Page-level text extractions
++++

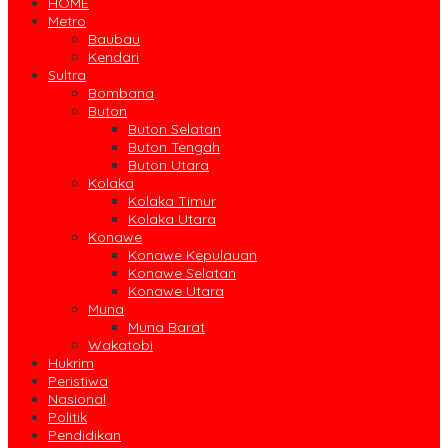
HOME
Metro
Baubau
Kendari
Sultra
Bombana
Buton
Buton Selatan
Buton Tengah
Buton Utara
Kolaka
Kolaka Timur
Kolaka Utara
Konawe
Konawe Kepulauan
Konawe Selatan
Konawe Utara
Muna
Muna Barat
Wakatobi
Hukrim
Peristiwa
Nasional
Politik
Pendidikan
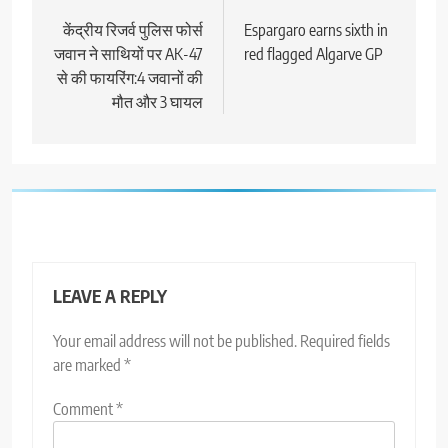
navigation
केंद्रीय रिजर्व पुलिस फोर्स
Espargaro earns sixth in
जवान ने साथियों पर AK-47
red flagged Algarve GP
से की फायरिंग:4 जवानों की
मौत और 3 घायल
LEAVE A REPLY
Your email address will not be published.
Required fields
are marked
*
Comment
*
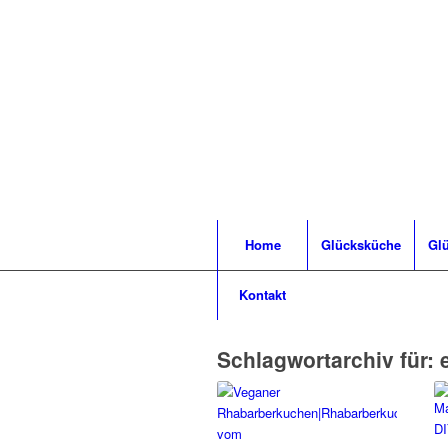
Home
Glücksküche
Glü
Kontakt
Schlagwortarchiv für:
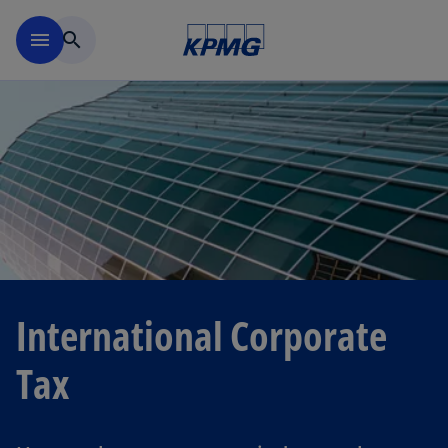
Navigation überspringen
menu
search
International Corporate
Tax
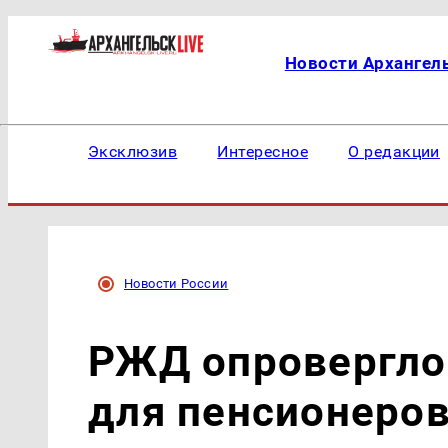
Новости Архангел
Эксклюзив
Интересное
О редакции
Новости России
РЖД опровергло
для пенсионеро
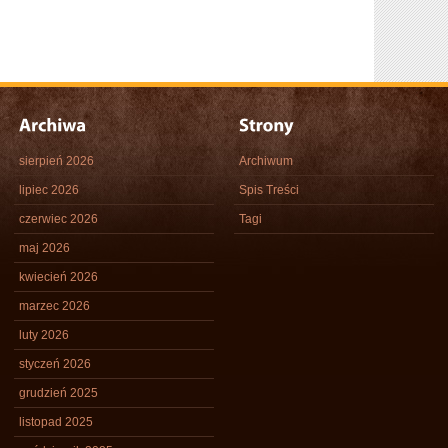
sierpień 2026
Archiwum
lipiec 2026
Spis Treści
czerwiec 2026
Tagi
maj 2026
kwiecień 2026
marzec 2026
luty 2026
styczeń 2026
grudzień 2025
listopad 2025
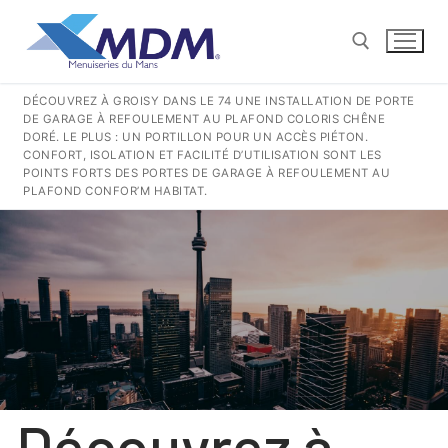
Aller
au
contenu
DÉCOUVREZ À GROISY DANS LE 74 UNE INSTALLATION DE PORTE
DE GARAGE À REFOULEMENT AU PLAFOND COLORIS CHÊNE
Rechercher :
DORÉ. LE PLUS : UN PORTILLON POUR UN ACCÈS PIÉTON.
CONFORT, ISOLATION ET FACILITÉ D’UTILISATION SONT LES
POINTS FORTS DES PORTES DE GARAGE À REFOULEMENT AU
CONTACT@MENUISERIESDUMANS.FR
PLAFOND CONFOR’M HABITAT.
Rechercher
:
QUI SOMMES-NOUS ?
NOS GESTES POUR LA TERRE
NOS PRODUITS PVC
Découvrez à
COULISSANTS
NOS PRODUITS ALUMINIUM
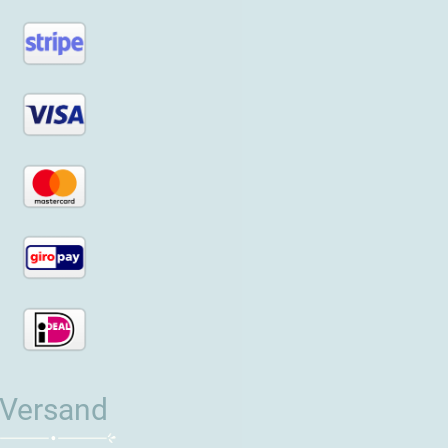
Versand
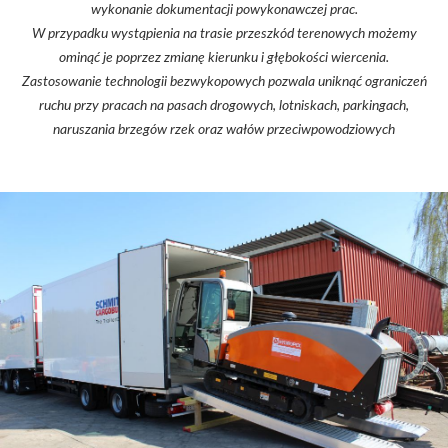
wykonanie dokumentacji powykonawczej prac.
W przypadku wystąpienia na trasie przeszkód terenowych możemy
ominąć je poprzez zmianę kierunku i głębokości wiercenia.
Zastosowanie technologii bezwykopowych pozwala uniknąć ograniczeń
ruchu przy pracach na pasach drogowych, lotniskach, parkingach,
naruszania brzegów rzek oraz wałów przeciwpowodziowych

++++

* [Requirement]
No pictures belong in the copy; output every record exactly.

* [Response to this exercise]
HOME
Metro
Baubau
Kendari
Sultra
Bombana
Buton
Buton Selatan
Buton Tengah
Buton Utara
Kolaka
Kolaka Timur
Kolaka Utara
Konawe
Konawe Kepulauan
Konawe Selatan
Konawe Utara
Muna
Muna Barat
Wakatobi
Hukrim
Peristiwa
Nasional
Politik
Pendidikan
navigation
केंद्रीय रिजर्व पुलिस फोर्स
Espargaro earns sixth in
जवान ने साथियों पर AK-47
red flagged Algarve GP
से की फायरिंग:4 जवानों की
मौत और 3 घायल
LEAVE A REPLY
Your email address will not be published.
Required fields
are marked
*
Comment
*
Home
Glücksküche
Glü
Kontakt
Schlagwortarchiv für:
Navigation überspringen
menu
search
International Corporate
Tax
Новости Архангел
Эксклюзив
Интересное
О редакции
Новости России
РЖД опровергло
для пенсионеро
sierpień 2026
Archiwum
lipiec 2026
Spis Treści
czerwiec 2026
Tagi
maj 2026
kwiecień 2026
marzec 2026
luty 2026
styczeń 2026
grudzień 2025
listopad 2025
Aller
au
contenu
DÉCOUVREZ À GROISY DANS LE 74 UNE INSTALLATION DE PORTE
DE GARAGE À REFOULEMENT AU PLAFOND COLORIS CHÊNE
Rechercher :
DORÉ. LE PLUS : UN PORTILLON POUR UN ACCÈS PIÉTON.
CONFORT, ISOLATION ET FACILITÉ D’UTILISATION SONT LES
POINTS FORTS DES PORTES DE GARAGE À REFOULEMENT AU
CONTACT@MENUISERIESDUMANS.FR
PLAFOND CONFOR’M HABITAT.
Rechercher
:
QUI SOMMES-NOUS ?
NOS GESTES POUR LA TERRE
NOS PRODUITS PVC
Découvrez à
COULISSANTS
NOS PRODUITS ALUMINIUM
Versand
wykonanie dokumentacji powykonawczej prac.
W przypadku wystąpienia na trasie przeszkód terenowych możemy
ominąć je poprzez zmianę kierunku i głębokości wiercenia.
Zastosowanie technologii bezwykopowych pozwala uniknąć ograniczeń
ruchu przy pracach na pasach drogowych, lotniskach, parkingach,
naruszania brzegów rzek oraz wałów przeciwpowodziowych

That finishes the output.